7.16.2012

Day 16


Everything was still the same. The couch with its usual pile of pillows and blankets. The kitchenette that was more of a work space than a cooking space scattered with pens and brushes and tins of paint with the occasional vodka bottle and coffee mug thrown in for good measure. What few books from his grandmother’s that hadn’t been sold. The mostly demolished cake from the night before still on the kitchen table.
          Jesus. It was hard to believe that was only the night before.
          Everything was still the same, but it looked different. He knew they were his things, his home, his life. But it felt like looking into a stranger’s world.
          His bones hummed until his skin felt like it would jump off just to get away from the feeling. He imagined he could claw it off with his fingers and stand there exposed muscle and nerve endings if he tried, but the effort seemed like more than he could manage at the moment.
          He was so. damn. tired. The kind of tired that went straight to the bottom of your soul and no amount of sleep could ever fix.
          There was blood on his shirt. His hands. He could feel it dried to his face and in his hair, but he wasn’t sure if it was his, or Troy’s, or both. A voice in his head insisted it was Remy’s, but Zev knew that couldn’t be true. That was far too long ago for Remy’s blood to still be on his hands.
          ‘You don’t look very cleaned up, Mr. Saint Cyr,’ Shain said.
          ‘Mhm.’ That had been why he’d come in here at all, hadn’t it? Wash off the blood and grit. Assault his raw skin and sore muscles with hot water. Change into something that didn’t look like it’d been dragged through a slaughterhouse and pretend for five seconds his life was still normal.

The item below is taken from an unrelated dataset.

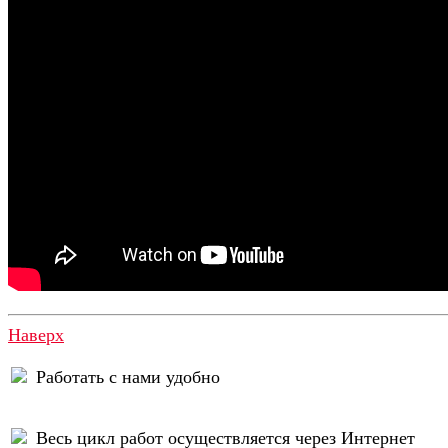
Наверх
Работать с нами удобно
Весь цикл работ осуществляется через Интернет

          ‘How’s Troy?’ he asked.
          ‘Sleeping. He grabbed some book from my shelf and curled up on the couch hugging it like a toy and he was out.’ Shain moved forward to stand beside him. ‘He’s almost cute when he’s asleep. Like a cat.’
          Zev closed his eyes and tried to ride out the vibration in his bones. ‘We can’t stay here, can we?’ It was a thought that had been rolling around in his mind since the conversation with Mr. Grey that morning.
          Shain shrugged. ‘I don’t see why not. It’s a place.’
          ‘What’s the point?’ Zev looked around the apartment again. He thought of his paintings in the studio-nee-bedroom. He liked his life. He liked being an artist. He liked being Prince of the Protégés. ‘This isn’t my life anymore.’ His chest sucked down the weight of that loss and welded it in his abdomen. He’d never been anywhere else. He’d never been anything else.
          ‘I thought the whole point was that things could go back to the way they were,’ Shain said. ‘That’s what you wanted.’
          ‘It was,’ Zev said. ‘But there’ll be others. They’ll come. Last night was just the first.’
          ‘What do you think Troy’s going to say?’
          ‘He knows.’ Like Zev, Troy wouldn’t have wanted to know. He would have told himself all along they could all just pick up their old lives where they left off. Like Zev, Troy would have known this path couldn’t be backtracked. ‘Is it hard?’
          Shain met his gaze for a moment before looking away. ‘Yes,’ he said. ‘But you learn to… forget to miss what isn’t there.’
          ‘That works?’
          ‘Not really.’ Shain offered him a weak smile. ‘But it’s something.’
          ‘I know how a cathedral was built in 1175, and sixty-two ways to make the colour yellow. I know how to tie six different tie knots without looking at a mirror, and I can do a damn good rendition of a zombified werewolf, but I don’t know how to do anything else.’ He rubbed the palm of his hand with his thumb and watched the dried blood fall to the floor in flakes. ‘I don’t know how to be anywhere else.’
          ‘I guess… We figure out what we’re going to do about whoever else comes after us. You.’
          ‘Me,’ Zev confirmed. Mr. Grey had made that clear enough. Zev was the threat; the others were just collateral. The humming reached a pitch beyond feeling, but he still heard it. He understood what it was trying to tell him.